Input material START

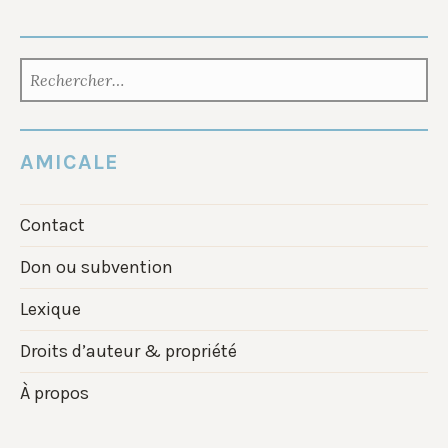
RECHERCHER :
AMICALE
Contact
Don ou subvention
Lexique
Droits d’auteur & propriété
À propos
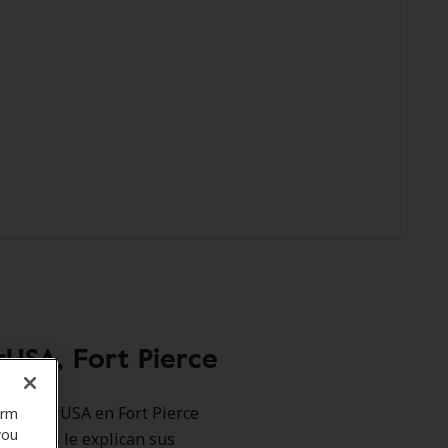
USA, Fort Pierce
omo HearUSA en Fort Pierce
orm
you
motores le explican sus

Input material END

All of the lines above that carry the string "Pierce" need to be found and copied.

Your response:
USA, Fort Pierce
omo HearUSA en Fort Pierce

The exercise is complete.